Wednesday, 5 September 2012

Just a moment

When Baby M started crawling I knew I had to "baby proof" the house. I removed all small items from low shelves, put a baby gate on the kitchen door and at the top of the stairs (we have a door at the bottom) and put in socket protectors.

Soon after learning to crawl came "pulling up" on the furniture so I moved all small items up a few more shelves. About the same time Baby M perfected her pincer grip meaning she could pick up any tiny item on the floor. This means hoovering the lounge at least once a day or every speck off fluff, small stone or unidentifiable crumb disappears into her mouth (and once, very nearly, a ladybird).
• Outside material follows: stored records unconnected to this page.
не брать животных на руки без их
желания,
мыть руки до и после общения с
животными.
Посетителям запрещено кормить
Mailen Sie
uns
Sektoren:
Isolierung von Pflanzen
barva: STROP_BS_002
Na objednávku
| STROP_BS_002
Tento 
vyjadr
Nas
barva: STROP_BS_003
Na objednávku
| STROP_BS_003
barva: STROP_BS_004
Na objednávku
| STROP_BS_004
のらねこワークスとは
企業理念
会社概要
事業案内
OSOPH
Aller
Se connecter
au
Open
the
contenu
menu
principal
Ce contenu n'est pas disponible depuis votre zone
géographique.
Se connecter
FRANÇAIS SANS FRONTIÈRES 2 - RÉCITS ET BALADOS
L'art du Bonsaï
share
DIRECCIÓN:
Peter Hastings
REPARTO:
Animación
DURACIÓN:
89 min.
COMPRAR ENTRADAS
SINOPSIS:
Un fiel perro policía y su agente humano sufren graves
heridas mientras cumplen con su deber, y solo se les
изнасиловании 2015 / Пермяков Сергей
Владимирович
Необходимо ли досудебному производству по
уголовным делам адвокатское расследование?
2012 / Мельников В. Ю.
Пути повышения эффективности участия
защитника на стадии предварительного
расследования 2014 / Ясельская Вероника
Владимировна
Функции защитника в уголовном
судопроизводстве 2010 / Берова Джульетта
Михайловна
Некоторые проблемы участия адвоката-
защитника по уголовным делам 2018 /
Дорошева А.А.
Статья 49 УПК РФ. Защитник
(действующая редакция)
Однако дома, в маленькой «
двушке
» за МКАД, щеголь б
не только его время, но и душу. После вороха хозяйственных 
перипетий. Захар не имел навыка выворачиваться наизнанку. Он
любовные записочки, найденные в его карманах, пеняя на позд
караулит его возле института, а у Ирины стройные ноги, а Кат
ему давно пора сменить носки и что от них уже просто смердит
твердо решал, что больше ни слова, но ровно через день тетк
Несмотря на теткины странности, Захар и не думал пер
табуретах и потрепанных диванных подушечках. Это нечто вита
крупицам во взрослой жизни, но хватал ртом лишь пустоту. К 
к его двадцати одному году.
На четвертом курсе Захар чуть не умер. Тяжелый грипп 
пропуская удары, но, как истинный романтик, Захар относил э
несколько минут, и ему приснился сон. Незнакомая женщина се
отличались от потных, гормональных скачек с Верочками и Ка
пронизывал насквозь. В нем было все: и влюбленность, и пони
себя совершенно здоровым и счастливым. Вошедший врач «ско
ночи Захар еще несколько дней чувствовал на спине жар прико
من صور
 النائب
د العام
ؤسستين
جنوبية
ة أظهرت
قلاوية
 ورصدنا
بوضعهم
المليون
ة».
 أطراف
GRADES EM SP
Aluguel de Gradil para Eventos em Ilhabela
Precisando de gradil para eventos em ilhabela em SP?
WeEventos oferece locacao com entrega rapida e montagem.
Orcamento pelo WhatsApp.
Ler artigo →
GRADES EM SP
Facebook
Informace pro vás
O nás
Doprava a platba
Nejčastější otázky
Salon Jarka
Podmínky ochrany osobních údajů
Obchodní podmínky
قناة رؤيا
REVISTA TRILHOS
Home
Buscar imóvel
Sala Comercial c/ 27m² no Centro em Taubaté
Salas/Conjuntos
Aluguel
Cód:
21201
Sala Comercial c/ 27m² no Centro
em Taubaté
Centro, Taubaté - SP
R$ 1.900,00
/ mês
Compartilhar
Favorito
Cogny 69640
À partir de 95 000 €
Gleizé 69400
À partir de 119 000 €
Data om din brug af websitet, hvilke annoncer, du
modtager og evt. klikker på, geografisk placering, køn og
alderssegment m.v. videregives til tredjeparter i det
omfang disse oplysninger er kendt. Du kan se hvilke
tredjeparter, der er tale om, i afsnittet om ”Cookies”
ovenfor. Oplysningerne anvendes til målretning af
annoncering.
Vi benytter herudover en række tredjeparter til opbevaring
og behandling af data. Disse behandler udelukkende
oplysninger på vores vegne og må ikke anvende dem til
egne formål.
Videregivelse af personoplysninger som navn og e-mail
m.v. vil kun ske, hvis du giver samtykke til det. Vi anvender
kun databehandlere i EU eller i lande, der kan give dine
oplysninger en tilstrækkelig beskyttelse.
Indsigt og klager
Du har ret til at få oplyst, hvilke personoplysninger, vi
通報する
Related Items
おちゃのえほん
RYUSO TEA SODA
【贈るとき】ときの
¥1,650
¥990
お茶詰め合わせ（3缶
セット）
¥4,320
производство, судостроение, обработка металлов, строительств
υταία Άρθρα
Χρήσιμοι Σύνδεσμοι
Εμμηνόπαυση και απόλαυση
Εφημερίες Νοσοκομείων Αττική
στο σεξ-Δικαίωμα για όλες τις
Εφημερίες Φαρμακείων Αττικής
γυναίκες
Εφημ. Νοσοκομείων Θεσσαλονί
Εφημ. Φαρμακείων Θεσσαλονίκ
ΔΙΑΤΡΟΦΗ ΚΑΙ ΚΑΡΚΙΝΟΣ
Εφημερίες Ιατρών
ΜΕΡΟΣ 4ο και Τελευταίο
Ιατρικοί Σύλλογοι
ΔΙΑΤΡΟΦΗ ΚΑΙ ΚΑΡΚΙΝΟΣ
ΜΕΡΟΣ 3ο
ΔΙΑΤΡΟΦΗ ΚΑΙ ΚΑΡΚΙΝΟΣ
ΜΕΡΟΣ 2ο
A couple of months later we discovered Baby M is a climber. If you want the tv remote in our house you can usually find it safely hidden behind a cushion. We are watching closely to see if we need to attach furniture to the walls.

The latest challenge is Baby M's ability to reach items placed too close to the edge of the dining room table. She might not be able to see what is there, but that doesn't prevent her pulling things off. Her attempts at walking also mean I need to ensure no paper or clothing is left on our laminate flooring to prevent her slipping.
As babies get more mobile, but lack the understanding to know what is dangerous it is the responsibility of parents and carers to make sure children stay safe. Just looking away for a split second can result in a horrible accident if not careful. Recently I have been reminded to be careful about carrier bags (obvious suffocation risk), cotton bags (strangulation risk) and the cat water bowl (risk of drowning). In the kitchen I have to remember to check saucepan handles aren't reachable, I make sure knives are well back from the edge of surfaces and that the child proof latch is on the under sink cupboard (the one with all the cleaning products in).

I don't think you can watch your children constantly and I would rather teach my daughter what is and isn't safe than bubble wrap her entire world, but I've carried out a mental risk assessment on our house. She has a 'safe' cupboard she can play with while i'm cooking full of plastic, metal and wooden cooking items. I will also admit she has eaten more cat biscuits and paper than is recommended, but anything that could instantly harm her has been removed or secured.

We've had a few "near misses" and I keep thinking of what could have happened. I've been lucky and I've learnt my lesson, but not everyone has had a second chance. A huge number of accidents happen in the home and every year thousands of children are rushed to hospital. More accidents happen in the home than anywhere else (reference) so we must be able to reduce the number of children harmed or even killed.

Tomorrow (6th September) is the first national Safety Day launched by Lindam. I think it's a great reminder to us all to think again about how safe our homes really are. A little bit of time and a little bit more care and we can reduce the number of accidents that happen.